FYI AMD also has similar "accelerators", with the 9070 having separate ALU paths for wmma ("tensor") operations much like Nvidia's model - older RDNA2/3 architectures had accelerated instructions but used the "normal" shader ALUs, if a bit beefed up and tweaked to support multiple smaller data types. And CUDA cores are just what Nvidia call their normal shader cores.

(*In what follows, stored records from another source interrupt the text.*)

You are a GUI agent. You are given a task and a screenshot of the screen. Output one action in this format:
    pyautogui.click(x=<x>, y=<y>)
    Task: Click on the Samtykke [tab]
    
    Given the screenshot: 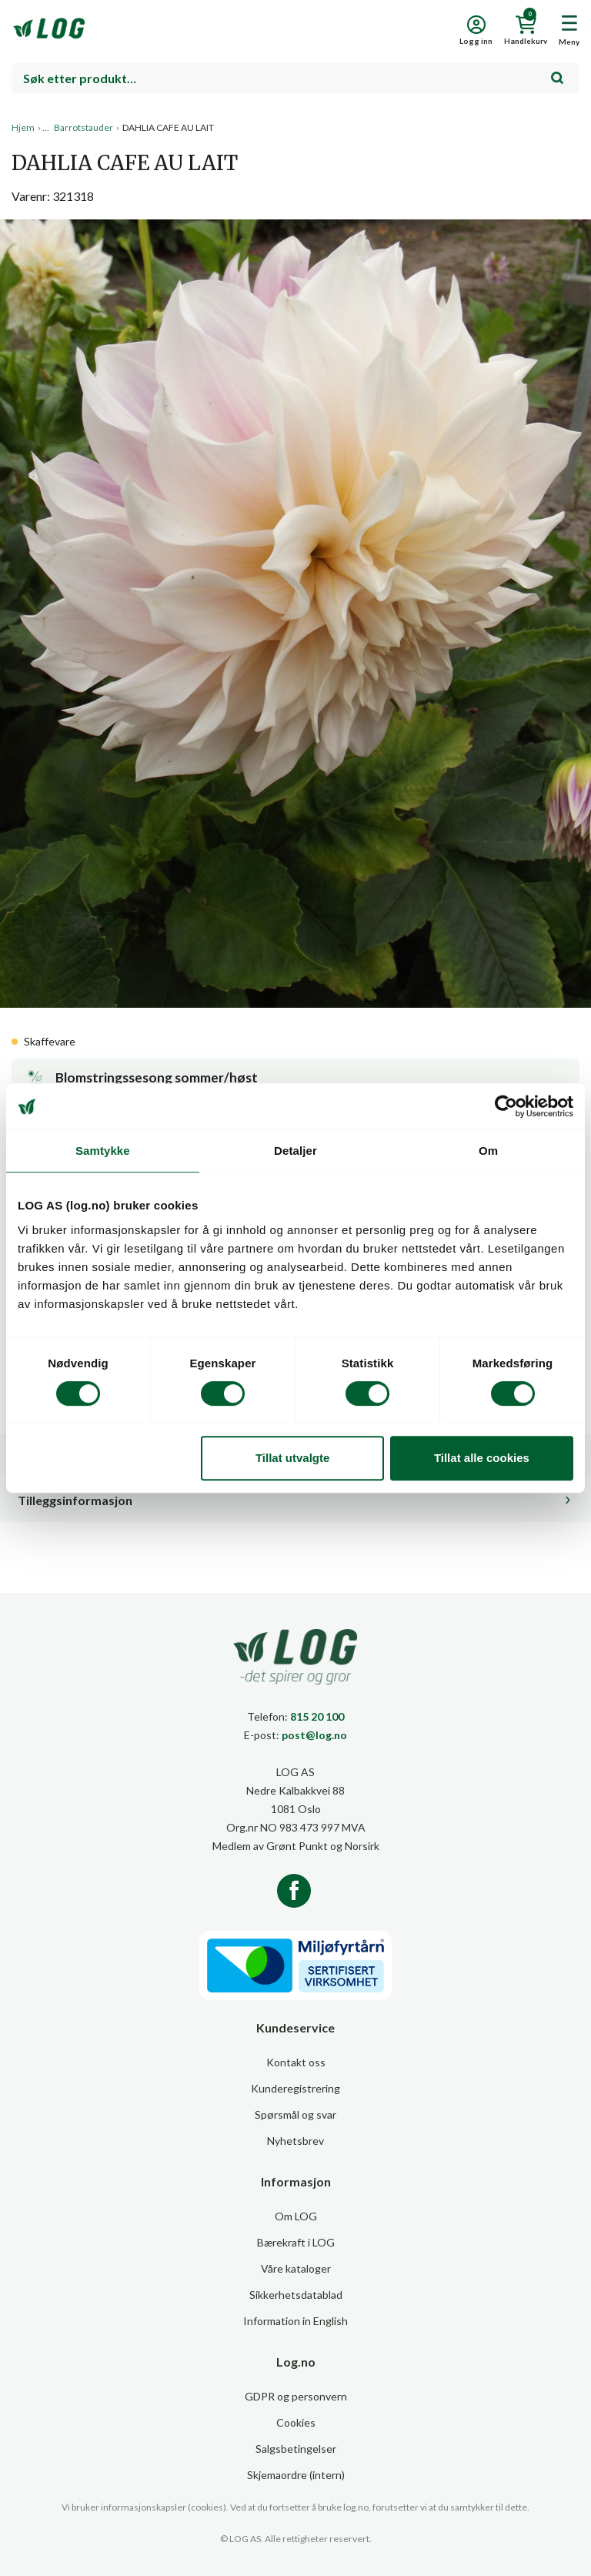 What is the action you would take?
    pyautogui.click(x=102, y=1150)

Pretty much every subunit on a geforce has a direct equivalent on a radeon - they might be faster/slower or more/less capable, but they're there and often at an extremely similar level of the design.

AMD also have on-die microcontrollers (multiple, actually) that do things like scheduling or pipeline management, again just like Nvidia's GSP. It's been able to schedule new work on-GPU with zero host system involvement since the original GCN, something that Nvidia advertise as "new" with them introducing their GSP (which just replaced a slightly older, slightly less capable controller rather than being /completely/ new too)

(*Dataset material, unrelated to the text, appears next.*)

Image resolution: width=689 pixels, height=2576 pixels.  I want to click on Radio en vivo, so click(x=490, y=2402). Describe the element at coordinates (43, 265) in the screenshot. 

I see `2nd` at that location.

The problem is that AMD are a software follower right now - after decades of under-investment they're behind on the treadmill just trying to keep up, so when the Next Big Thing inevitably pops up they're still busy polishing off the Last Big Thing.

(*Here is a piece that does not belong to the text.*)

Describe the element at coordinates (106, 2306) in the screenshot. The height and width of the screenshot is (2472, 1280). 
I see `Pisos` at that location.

I've always seen AMD as a hardware company, with the "build it and they will come" approach - which seems to have worked for the big supercomputers who likely find it worth investing in their own modified stack to get that last few %, but clearly falls down selling to "mere" professionals. Nvidia, however, support the same software APIs on even the lowest end hardware, while nobody is likely running much on their laptop's 3050m in anger, it offers a super easy on-ramp for developers - and it's easy to mistake familiarity with superiority - you already know to avoid the warts so you don't get burned by them. And believe me, CUDA has plenty of warts.

And marketing - remember "Technical Marketing" is still marketing - and to this day lots of people believe that the marketing name for something, or branding a feature, implies anything about the underlying architecture design - go to an "enthusiast" forum and you'll easily find people claiming that because Nvidia call their accelerator a "core" means it's somehow superior/better/"more accelerated" than the direct equivalent on a competitor, or actually believe that it just doesn't support hardware video encoding as it "Doesn't Have NVENC" (again, GCN with video encoding was released before a Geforce with NVENC). Same with branding - AMD hardware can already read the display block's state and timestamp in-shader, but Everyone Knows Nvidia Introduced "Flip Metering" With Blackwell!

trod1234 3 days ago | parent | prev [-]

Its an open question they have never answered afaik.

I would speculate that their design is self-contained in hardware.

zozbot234 3 days ago | parent | prev | next [-]

AIUI, AMD documentation claims that the requirement for PCIe Atomics is due to ROCm being based on Heterogeneous System Architecture, https://en.wikipedia.org/wiki/Heterogeneous_System_Architect... which allows for a sort of "unified memory" (strictly speaking, a unified address space) across CPU and GPU RAM. Other compute API's such as CUDA, OpenCL, SYCL or Vulkan Compute don't have HSA as a strict requirement but ROCm apparently does.

pjc50 3 days ago | parent | prev [-]

So .. how's Nvidia dealing with this? Or do they benefit from motherboard manufacturers doing preferential integration testing?